В сущности, история, которую я услышал, была очень проста. Это была история мальчика, у которого было трудное детство и которого воспитало советское общество - люди, ставшие для него родными и поддержавшие мечту, с ранних лет загоревшуюся в его пылком и справедливом сердце.

Почти все обстоятельства жизни этого мальчика!, потом юноши и взрослого человека сохранены в «Двух капитанах». Но детство его проходило на Средней Волге, школьные годы - в Ташкенте - места, которые я знаю сравнительно плохо. Поэтому я перенёс место действия в свой родной городок, назвав его Энском. Недаром же мои земляки легко разгадывают подлинное название города, в котором родился и вырос Саня Григорьев! Мои школьные годы (последние классы) протекли в Москве, и Нарисовать в своей книге московскую школу начала двадцатых годов я мог с большей верностью, чем ташкентскую, которую не имел возможности написать с натуры.

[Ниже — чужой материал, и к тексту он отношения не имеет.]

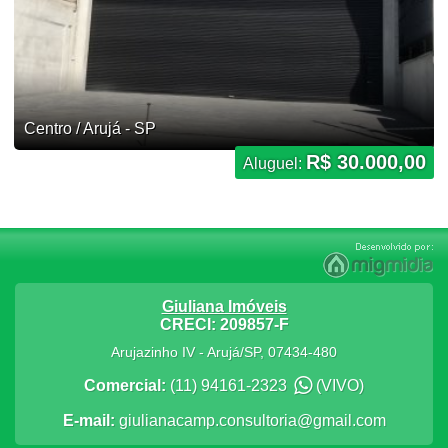
Centro / Arujá - SP
R$ 30.000,00
Aluguel:
Giuliana Imóveis
CRECI: 209857-F
Arujazinho IV
-
Arujá
/
SP
,
07434-480
Comercial:
(11) 94161-2323
(VIVO)
E-mail:
giulianacamp.consultoria@gmail.com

Здесь, кстати, уместно будет вспомнить ещё об одном вопросе, который задают мне мои корреспонденты: в какой мере автобиографичен роман «Два капитана»? В значительной мере всё, что видел с первой до последней страницы Саня Григорьев, видел собственными глазами автор, жизнь которого шла параллельно жизни героя. Но когда в сюжет книги вошла профессия Сани Григорьева, мне пришлось оставить «личные» материалы и приняться за изучение жизни лётчика, о которой я 'прежде знал очень мало. Вот почему, дорогие ребята, вы легко поймёте мою гордость, когда с борта самолёта направившегося в 1940 году под командованием Черевичного на исследование высоких широт, я получил радиограмму, в которой штурман Аккуратов от имени команды приветствовал мой роман.

Должен заметить, что огромную, неоценимую помощь в изучении лётного дела оказал мне старший лейтенант Самуил Яковлевич Клебанов, погибший смертью героя в 1943 году. Это был талантливый лётчик, самоотверженный офицер и прекрасный, чистый человек. Я гордился его дружбой.